Through the use of the most advanced contemporary sources, the Theatrum Orbis Terrarum by Abraham Ortelius and Gerard Mercator’s projections, Amsterdam’s merchants had in their hands the equivalent to the more sophisticated todays’ GPS. An scientific and technological advantage that would soon obviated even the inexperience of the men chosen for the first overseas enterprises, gaining the rich Spices Route to Holland and, ironically, the future New York to the English Crown. Someone would indeed be willing to bet that the American metropolis would had not a so glorious destiny if, instead of New Amsterdam, the Dutch merchants had not claimed a remote Indonesian island: Run, first coveted capital of nutmeg, able to heal any evil and awaken every human vice. But to let dumbfounded as the Dutch as the British, to the point to be cited as one of the most brilliant examples of mediation between civilizations today, was the enterprising Italian explorer Elio Modigliani.



Thanks to its three expeditions in the Indonesian archipelago, the first towards the mysterious menhir on the island of Nias (1886), then among the Batak in Sumatra (1890) and finally to Engano and Mentowai islands (1894), he provided anthropological evidences on which much remains to meditate. Memories now preserved by the ethnographic museum of Florence and Natural History Museum of Genoa represent an anomalous page, and certain a forerunner one, as the experience of the field is capable of demolishing any form of racism, even when one of the scientific goals was to collect human skulls attesting the theories of a certain Cesare Lombroso. Modigliani succeeded, with surprising ease, where the Dutch colonizers had repeatedly failed for centuries: instead ending up in tatters, he became acquainted and even esteemed friend of the feared tribe of Nias Salatan,  known for the beauty of their women (as well highlights the Italian report "The Island of Women"), but also for the practice of collecting heads of unwelcome guests. The same people who, unwisely, allowed themselves to be groped by the naked and sinuous shapes of women-bait, then finding themselves with their skull impaled on fiery husbands’ spears.
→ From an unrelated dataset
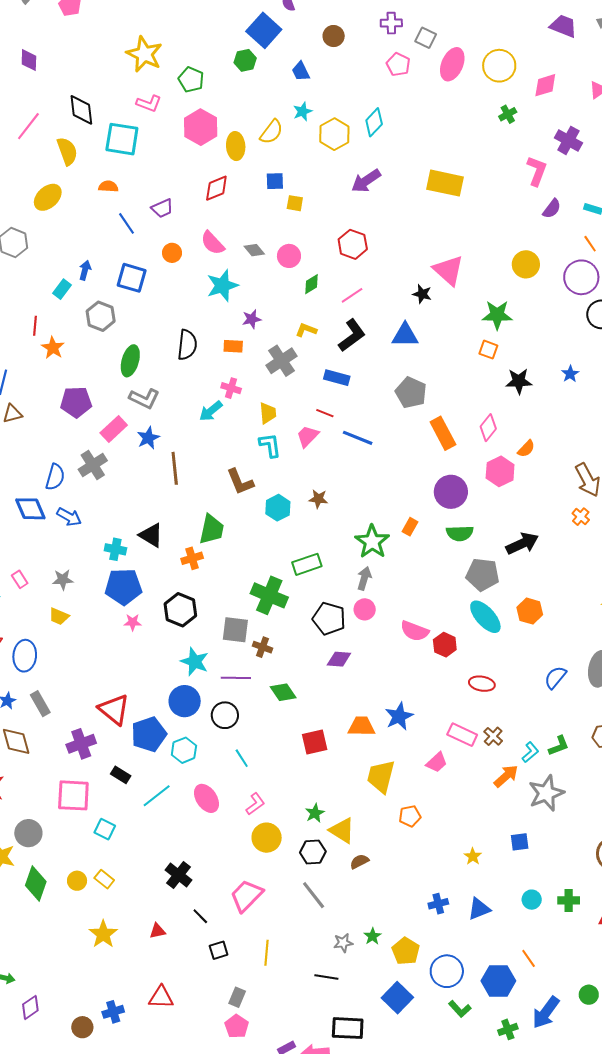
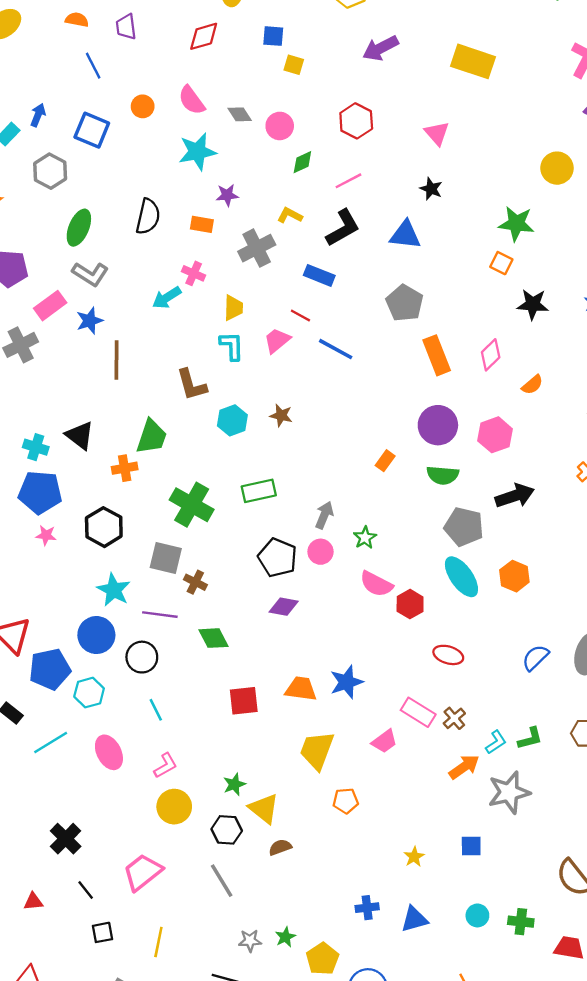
purple trapezoid: (162, 208) -> (126, 27), moved, turned 100
pink triangle: (448, 270) -> (437, 133), moved, size x0.7
pink hexagon: (500, 471) -> (495, 435), moved
green star: (372, 542) -> (365, 538), moved, size x0.6
green cross: (269, 595) -> (192, 505), moved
Although Amsterdam had long since thrown in the towel, the Florentine explorer, together with four Javanese only, amazingly managed to establish a special relationship with the indigenous inhabitants, containing even the bellicosity of his main opponent: Siwa Sahilu, legendary commander of the village Hili Siwaetano. And if next August Italian visitors can peer into the sailing ships in the port of Amsterdam with a touch of pride, feeling members of that great family of intrepid that broadened the horizons of the whole humanity, and in 2016 will make the Dutch capital "international city of diversity", a special merit will also go to Elio Modigliani. The Florentine who won the fear of the Other through the praise of folly.